Барин-Шабарин 7 (страница 2)

Страница 2

Следом за этим господином, который явно пренебрегает физическими упражнениями и в последнее время становится всё более округлым, в кабинет вошёл молодой парень, держащий в руках блокнот и карандаш. Этот помощник журналиста был готов записать каждое слово, даже если эти слова будут произноситься скороговорками. Обленился Александр, уже даже сам и не заметки к статьям не делает. А ведь достаточно молодой.

– Господин Горчаков, скажите, пожалуйста, а как вы намерены награждать за несомненный подвиг господина генерал-майора Алексея Петровича Шабарина? – интервьюировал Хвостовский.

Вот, если можно было бы придумать более провокационный вопрос, то я бы удивился о существовании такого. Награждать? Да я тут бьюсь, чтобы меня уже сегодня по этапу не пустили.

– Сударь, вы не представились, – пришёл в себя от удивления генерал-фельдмаршал и указал на неприличие действительно ведущего себя нагло и беспардонно Хвостовского.

– Журналист «Петербуржских ведомостей», Александр Сергеевич Хвостовский, – горделиво, задирая нос к потолку, представился мой друг.

Я не показал своего удивления. Кто он? Журналист «Петербуржских ведомостей»? Привирает, явно. Было две статьи у Хвостовского в главной газете страны, но всего две, и те касались Екатеринославской губернии. Формально – да, он не врёт. Так что пусть заливает дальше.

– Господин генерал-фельдмаршал, могу ли я написать хвалебную оду о том, как вы героически сражаетесь с извечным врагом нашего Отечества? Это же вы разработали такую блестящую операцию… Уже скоро все английские газеты, да чего уж – все европейские… – продолжал свой спектакль Хвостовский.

Я, как казалось, незаметно помотал головой. Перебарщивает.

– Ваше высокопревосходительство, я могу быть свободным и отправиться в расположение своего полка? – пользовался я замешательством Горчакова.

На самом деле, очень важно было для Михаила Дмитриевича Горчакова общественное мнение – или то, как о нём будет узнавать окружение государя. Я знал ещё из послезнания, находил подтверждения и сейчас. Горчаков, чтобы можно было сказать о его присутствии в войсках, мог прийти на позицию… Посидеть, многозначительно помолчав и с умным видом через пенсне посмотрев на всех вокруг, уйти на другое место. Прислуга при этом носит стульчик. Нет, не кресло – такой, непритязательный стул, чтобы никто не сказал, что Горчаков сибаритствует. И после ситуация повторялась, но на другом участке.

– Свободны. Из расположения полка не уходить. Все свои действия отныне согласовывать только со мной, – Горчаков задумался. – Лучше бы вам поехать… Тревожные известия приходят из Крыма.

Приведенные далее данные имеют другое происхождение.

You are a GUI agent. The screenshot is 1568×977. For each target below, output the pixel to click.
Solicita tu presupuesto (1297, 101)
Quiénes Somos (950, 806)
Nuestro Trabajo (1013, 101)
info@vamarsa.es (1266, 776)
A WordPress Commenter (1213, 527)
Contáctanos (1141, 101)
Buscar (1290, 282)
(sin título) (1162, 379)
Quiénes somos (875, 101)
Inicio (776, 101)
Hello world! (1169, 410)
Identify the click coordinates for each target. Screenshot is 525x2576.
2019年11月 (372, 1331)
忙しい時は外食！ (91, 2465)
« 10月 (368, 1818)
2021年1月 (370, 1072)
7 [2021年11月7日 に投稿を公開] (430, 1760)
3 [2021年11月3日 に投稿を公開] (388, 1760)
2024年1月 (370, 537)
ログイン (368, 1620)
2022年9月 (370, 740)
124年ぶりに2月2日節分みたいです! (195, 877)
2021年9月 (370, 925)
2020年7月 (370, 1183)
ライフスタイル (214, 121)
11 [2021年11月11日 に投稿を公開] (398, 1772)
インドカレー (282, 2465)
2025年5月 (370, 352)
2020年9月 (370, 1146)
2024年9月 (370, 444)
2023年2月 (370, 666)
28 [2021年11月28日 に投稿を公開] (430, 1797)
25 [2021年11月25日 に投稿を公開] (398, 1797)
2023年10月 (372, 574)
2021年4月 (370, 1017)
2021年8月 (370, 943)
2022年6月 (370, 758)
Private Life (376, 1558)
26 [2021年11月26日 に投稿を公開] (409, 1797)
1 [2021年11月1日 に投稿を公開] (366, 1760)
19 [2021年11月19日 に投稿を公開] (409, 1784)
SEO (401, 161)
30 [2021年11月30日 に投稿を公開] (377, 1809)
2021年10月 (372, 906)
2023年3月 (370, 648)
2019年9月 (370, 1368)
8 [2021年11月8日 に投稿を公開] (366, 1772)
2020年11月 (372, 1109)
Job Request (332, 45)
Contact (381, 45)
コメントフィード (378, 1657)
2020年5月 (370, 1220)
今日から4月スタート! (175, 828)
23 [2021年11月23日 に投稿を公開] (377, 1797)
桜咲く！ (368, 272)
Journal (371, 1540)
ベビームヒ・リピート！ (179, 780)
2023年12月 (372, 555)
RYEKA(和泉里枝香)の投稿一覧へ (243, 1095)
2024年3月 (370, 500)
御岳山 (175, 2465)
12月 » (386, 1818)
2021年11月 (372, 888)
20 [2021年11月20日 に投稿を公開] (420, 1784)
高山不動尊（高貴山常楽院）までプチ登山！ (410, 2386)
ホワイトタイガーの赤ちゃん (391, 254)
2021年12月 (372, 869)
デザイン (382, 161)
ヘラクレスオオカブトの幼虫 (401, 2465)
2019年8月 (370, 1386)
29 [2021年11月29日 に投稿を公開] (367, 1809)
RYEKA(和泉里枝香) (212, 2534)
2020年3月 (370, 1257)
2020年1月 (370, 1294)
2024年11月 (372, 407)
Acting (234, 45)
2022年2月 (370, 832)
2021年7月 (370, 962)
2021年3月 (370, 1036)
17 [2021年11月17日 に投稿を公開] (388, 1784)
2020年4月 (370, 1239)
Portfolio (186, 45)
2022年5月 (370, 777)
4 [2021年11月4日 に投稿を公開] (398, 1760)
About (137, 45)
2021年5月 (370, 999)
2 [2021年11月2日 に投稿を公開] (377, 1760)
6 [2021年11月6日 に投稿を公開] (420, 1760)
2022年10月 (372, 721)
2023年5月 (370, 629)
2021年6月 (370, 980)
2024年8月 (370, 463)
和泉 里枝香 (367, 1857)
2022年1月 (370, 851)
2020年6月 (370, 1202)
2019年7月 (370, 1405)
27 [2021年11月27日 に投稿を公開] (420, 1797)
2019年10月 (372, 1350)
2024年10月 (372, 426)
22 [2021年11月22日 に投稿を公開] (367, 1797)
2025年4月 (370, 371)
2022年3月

– Мне также весьма интересно, какие такие известия, – встрял в разговор Хвостовский.

– А вы, господин газетчик, останьтесь. Напишем с вами правильную статью! – сказал Михаил Дмитриевич, успокаиваясь.

Горчаков уже принял решение. Он отпустит австрийца. При этом оставит англичанина и турка. Всё-таки с их странами Россия официально воюет.

***

Александр Сергеевич Меншиков метался по позициям вокруг Севастополя и старался успеть везде. Будто бы от него действительно сейчас что-то зависело. Нет, не зависело. И адмирал не сразу это понял. А когда всё же понимание пришло, не имея никакой мочи бездействовать, Меншиков стал проводить совещания.

– Каковы причины прорыва обороны? – спрашивал командующий и русским флотом и, как старший по званию, обороной Крыма, уже получается, что Севастополя.

Присутствующие офицеры переглянулись и после дружно посмотрели в сторону генерала Кирьякова. Этот офицер по сути провалил дело. Он не должен был позволять противнику высаживаться вблизи Евпатории. Но… позволил. И почему он это сделал, каковы причины неорганизованного отступления русских войск, – все уже слышали два раза. Зачем третий? Тем более, что предыдущие два не были убедительными.

– Ваше высокопревосходительство, прошу простить меня, но когда будет поставлен вопрос о действии Черноморского флота? Почему мы бездействуем? – спросил Павел Степанович Нахимов.

Меншиков посмотрел на вице-адмирала Нахимова, после – на генерал-адъютанта Владимира Алексеевича Корнилова. Последний удостоился особого взгляда, с вопросом. И пусть спрашивал адмирал безмолвно – Корнилов вопрос расслышал.

– Для обороны принимается общий план инженера Тотлебена. Неприятель остановился. Нависающая из Симферополя группировка наших войск пугает врага. Противник может думать о том, что мы, напротив, заманиваем его в ловушку, чтобы отрезать от моря, ударить на Евпаторию и тем самым обречь вражеский десант на смерть, – докладывал Корнилов, который не впал в панику, сумел проанализировать ситуацию.

Русский корпус может пугать врага. Ведь противник не знает, что три дивизии просто не успели подойти к оборонительной линии у Евпатории. И теперь, если англичане с французами пойдут вперёд, они рискуют оказаться в окружении. Так что сперва врагам нужно оседлать дороги от Евпатории до Симферополя и желательно – на Севастополь.

– Флот? Мы не можем в отрыве от береговых батарей и мониторов давать бой противнику. Что делать предлагаете с флотом? Враг зажал нас в Балаклаве, а сам беспрепятственно высаживает всё новые силы. Я предлагаю флот частью затопить, частью отправить в Азовское море. Там можно перекрывать проход из Чёрного моря… Если дойдём, конечно, – говорил Меншиков и сам понимал, сколь непопулярные решения предлагал.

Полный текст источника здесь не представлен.